This should be counted as a win in Washington’s economic war against Iran: India is set to sign an agreement on the long-discussed TAPI pipeline, which will carry natural gas from Tajikistan to India.
The Times of India has the story:
The 1,680-km pipeline from Turkeministan’s South Yolotan field, now renamed as Galkynysh, will run to Herat and Kandahar province of Afghanistan, before entering Pakistan.
In Pakistan, it will reach Multan via Quetta before ending at Fazilka (Punjab) in India.
The pipeline would carry 90 million standard cubic meters per day of gas, of which 14 mmscmd would be bought by Afghanistan.

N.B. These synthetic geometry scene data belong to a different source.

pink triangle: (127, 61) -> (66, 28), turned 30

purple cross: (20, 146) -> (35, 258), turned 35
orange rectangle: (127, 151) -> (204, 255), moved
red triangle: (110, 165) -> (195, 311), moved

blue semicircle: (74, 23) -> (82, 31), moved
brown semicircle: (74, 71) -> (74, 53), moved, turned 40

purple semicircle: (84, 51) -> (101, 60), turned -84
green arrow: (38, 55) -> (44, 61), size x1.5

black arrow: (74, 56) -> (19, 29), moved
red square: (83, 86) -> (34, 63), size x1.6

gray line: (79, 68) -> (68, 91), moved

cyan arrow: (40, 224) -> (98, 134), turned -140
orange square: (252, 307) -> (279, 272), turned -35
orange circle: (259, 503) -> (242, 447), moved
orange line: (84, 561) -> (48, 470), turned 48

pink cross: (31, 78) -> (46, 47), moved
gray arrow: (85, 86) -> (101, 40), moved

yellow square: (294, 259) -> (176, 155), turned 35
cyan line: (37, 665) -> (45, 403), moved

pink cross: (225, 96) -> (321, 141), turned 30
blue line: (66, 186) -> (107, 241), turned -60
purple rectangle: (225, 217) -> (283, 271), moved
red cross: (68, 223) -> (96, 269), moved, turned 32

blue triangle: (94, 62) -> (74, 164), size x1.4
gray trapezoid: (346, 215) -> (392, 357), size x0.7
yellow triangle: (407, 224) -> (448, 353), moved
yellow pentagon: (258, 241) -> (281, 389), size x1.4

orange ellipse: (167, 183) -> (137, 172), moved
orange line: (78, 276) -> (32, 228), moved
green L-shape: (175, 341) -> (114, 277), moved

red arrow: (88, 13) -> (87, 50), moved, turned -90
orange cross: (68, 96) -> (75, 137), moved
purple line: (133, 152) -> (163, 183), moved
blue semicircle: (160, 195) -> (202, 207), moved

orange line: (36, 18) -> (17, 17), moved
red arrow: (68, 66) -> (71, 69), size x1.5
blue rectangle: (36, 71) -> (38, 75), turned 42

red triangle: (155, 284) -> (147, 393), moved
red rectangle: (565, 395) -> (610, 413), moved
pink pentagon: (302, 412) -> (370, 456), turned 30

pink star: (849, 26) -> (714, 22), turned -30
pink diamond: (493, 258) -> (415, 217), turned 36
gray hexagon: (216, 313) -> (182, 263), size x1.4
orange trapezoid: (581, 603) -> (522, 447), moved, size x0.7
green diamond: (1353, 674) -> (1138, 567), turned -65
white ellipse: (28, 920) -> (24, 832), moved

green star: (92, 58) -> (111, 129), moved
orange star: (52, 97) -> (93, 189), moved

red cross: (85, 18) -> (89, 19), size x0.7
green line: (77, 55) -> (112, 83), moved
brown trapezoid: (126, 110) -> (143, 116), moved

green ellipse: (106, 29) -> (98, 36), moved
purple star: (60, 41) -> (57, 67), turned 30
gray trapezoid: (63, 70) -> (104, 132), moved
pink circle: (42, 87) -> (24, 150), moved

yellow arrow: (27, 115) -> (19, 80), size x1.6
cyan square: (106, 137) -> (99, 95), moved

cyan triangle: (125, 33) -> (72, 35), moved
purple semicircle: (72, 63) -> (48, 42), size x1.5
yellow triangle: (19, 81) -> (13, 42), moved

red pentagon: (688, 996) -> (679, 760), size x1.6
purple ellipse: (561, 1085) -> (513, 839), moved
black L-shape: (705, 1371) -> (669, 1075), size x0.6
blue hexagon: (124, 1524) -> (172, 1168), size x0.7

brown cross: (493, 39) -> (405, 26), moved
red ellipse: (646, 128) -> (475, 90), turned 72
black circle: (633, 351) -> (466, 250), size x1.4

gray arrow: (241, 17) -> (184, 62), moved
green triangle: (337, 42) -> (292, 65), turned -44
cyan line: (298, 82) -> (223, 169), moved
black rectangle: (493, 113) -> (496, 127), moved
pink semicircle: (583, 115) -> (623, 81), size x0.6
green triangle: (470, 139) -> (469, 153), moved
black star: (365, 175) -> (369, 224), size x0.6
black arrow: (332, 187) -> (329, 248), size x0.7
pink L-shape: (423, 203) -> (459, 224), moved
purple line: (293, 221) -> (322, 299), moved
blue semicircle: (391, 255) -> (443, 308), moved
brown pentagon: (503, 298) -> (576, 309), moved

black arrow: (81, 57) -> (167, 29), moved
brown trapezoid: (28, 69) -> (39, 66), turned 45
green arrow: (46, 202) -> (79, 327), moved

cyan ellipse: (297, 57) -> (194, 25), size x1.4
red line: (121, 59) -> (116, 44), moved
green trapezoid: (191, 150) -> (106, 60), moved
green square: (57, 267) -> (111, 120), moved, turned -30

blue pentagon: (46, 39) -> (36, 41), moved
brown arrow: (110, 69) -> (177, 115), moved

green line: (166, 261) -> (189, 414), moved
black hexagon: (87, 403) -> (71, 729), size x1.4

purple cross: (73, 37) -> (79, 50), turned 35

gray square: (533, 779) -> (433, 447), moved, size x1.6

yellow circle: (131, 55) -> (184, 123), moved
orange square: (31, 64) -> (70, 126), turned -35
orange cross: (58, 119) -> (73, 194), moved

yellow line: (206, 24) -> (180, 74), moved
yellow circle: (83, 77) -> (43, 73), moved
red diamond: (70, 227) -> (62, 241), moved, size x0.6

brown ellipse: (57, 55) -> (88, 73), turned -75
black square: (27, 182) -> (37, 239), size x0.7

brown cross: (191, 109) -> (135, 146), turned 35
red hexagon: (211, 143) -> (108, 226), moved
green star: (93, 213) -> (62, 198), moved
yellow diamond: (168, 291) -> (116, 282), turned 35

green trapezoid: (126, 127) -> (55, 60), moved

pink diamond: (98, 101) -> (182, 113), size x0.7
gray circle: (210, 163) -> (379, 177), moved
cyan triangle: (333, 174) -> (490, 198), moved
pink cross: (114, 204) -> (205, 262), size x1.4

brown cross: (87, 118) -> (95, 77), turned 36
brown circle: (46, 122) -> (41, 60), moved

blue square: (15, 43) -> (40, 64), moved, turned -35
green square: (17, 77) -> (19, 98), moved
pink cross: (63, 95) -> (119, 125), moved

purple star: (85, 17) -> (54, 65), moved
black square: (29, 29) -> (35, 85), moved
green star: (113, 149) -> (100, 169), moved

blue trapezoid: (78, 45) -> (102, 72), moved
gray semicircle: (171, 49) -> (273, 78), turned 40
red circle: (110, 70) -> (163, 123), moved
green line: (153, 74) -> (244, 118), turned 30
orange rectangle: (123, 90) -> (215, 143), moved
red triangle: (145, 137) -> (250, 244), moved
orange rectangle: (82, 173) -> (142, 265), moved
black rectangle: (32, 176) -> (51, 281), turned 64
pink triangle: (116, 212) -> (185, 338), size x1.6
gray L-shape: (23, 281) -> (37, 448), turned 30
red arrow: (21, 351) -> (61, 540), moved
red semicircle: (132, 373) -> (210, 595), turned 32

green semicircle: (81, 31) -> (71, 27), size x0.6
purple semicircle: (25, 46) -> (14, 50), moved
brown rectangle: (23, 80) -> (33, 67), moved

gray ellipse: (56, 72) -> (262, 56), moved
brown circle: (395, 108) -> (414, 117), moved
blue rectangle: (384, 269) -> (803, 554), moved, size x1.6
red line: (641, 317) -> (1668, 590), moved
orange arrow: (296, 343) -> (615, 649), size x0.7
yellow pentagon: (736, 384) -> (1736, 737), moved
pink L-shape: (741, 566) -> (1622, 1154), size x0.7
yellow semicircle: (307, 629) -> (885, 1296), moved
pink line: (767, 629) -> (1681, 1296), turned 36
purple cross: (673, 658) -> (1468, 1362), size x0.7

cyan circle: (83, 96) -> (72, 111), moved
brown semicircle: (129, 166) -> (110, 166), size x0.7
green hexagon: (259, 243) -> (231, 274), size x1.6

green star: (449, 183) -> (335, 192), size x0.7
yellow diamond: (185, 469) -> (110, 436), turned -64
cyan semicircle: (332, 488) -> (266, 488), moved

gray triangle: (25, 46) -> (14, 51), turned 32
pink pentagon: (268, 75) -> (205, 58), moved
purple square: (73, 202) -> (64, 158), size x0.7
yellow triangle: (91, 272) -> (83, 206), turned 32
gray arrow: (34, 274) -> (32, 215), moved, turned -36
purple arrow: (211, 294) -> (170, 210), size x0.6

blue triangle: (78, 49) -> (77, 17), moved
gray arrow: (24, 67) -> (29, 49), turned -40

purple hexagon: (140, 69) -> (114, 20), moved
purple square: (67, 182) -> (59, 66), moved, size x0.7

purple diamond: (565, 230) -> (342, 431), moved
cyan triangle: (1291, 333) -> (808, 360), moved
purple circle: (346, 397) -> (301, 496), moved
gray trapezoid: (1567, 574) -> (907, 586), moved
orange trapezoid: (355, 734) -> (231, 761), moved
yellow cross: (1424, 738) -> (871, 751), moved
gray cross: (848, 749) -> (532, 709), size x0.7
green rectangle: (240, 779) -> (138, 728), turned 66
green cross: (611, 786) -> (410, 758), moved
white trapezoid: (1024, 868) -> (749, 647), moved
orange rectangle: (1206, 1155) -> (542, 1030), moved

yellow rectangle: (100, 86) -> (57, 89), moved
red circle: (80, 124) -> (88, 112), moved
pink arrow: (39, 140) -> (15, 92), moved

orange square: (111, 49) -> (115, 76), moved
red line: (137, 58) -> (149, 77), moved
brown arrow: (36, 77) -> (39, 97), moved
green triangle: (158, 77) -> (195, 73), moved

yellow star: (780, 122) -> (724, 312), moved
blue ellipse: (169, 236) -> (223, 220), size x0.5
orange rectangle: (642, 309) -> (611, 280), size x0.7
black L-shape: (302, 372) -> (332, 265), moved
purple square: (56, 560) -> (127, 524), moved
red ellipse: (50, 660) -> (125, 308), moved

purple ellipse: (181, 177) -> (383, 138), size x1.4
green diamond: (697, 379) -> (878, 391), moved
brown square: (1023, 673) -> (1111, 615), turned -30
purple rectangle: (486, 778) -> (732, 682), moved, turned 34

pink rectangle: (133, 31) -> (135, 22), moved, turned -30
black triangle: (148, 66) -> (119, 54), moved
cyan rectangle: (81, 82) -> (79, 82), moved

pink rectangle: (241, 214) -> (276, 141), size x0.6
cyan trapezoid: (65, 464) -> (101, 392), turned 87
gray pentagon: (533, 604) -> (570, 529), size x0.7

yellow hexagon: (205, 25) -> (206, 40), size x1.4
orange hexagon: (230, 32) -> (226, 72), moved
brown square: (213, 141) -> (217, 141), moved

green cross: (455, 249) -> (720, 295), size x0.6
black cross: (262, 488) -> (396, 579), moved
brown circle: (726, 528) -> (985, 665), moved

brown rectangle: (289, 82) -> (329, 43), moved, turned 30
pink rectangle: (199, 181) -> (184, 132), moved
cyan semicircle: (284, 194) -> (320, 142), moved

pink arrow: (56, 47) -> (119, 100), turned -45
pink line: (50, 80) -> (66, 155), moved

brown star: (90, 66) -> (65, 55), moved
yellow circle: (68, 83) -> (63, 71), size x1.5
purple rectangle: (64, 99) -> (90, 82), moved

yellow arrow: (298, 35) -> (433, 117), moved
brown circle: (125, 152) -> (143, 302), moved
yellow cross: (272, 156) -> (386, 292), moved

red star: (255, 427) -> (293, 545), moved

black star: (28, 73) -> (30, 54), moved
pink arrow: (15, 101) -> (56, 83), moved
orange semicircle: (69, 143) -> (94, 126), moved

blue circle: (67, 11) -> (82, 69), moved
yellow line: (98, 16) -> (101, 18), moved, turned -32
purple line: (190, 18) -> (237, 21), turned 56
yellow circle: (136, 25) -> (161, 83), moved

India and Pakistan would get 38 mmscmd each.
Plans for an alternative pipeline that would have run from Iran to India through Pakistan have been shelved for now. The so-called IPI pipeline would have been shorter, would have run through less difficult and less violent terrain, and thus would have been cheaper. But after prodding from Washington, the TAPI pipeline looks set to become the winning project.
Afghanistan, India, and Pakistan all have problems with energy shortages. Pakistan, in particular, suffers from regular blackouts because there is not enough electricity. Last year, riots paralyzed whole cities that went without electricity for as many as twenty hours a day. Hopefully the TAPI pipeline will go some way to alleviating these kinds of energy shortages. And with any luck, economic cooperation between Afghanistan, Pakistan, and India will promote political friendliness as well.
Meanwhile, the choice of TAPI over IPI, combined with India’s recent decision to cut its Iranian oil imports by 11 percent this financial year, does not bode well for Iran’s economy.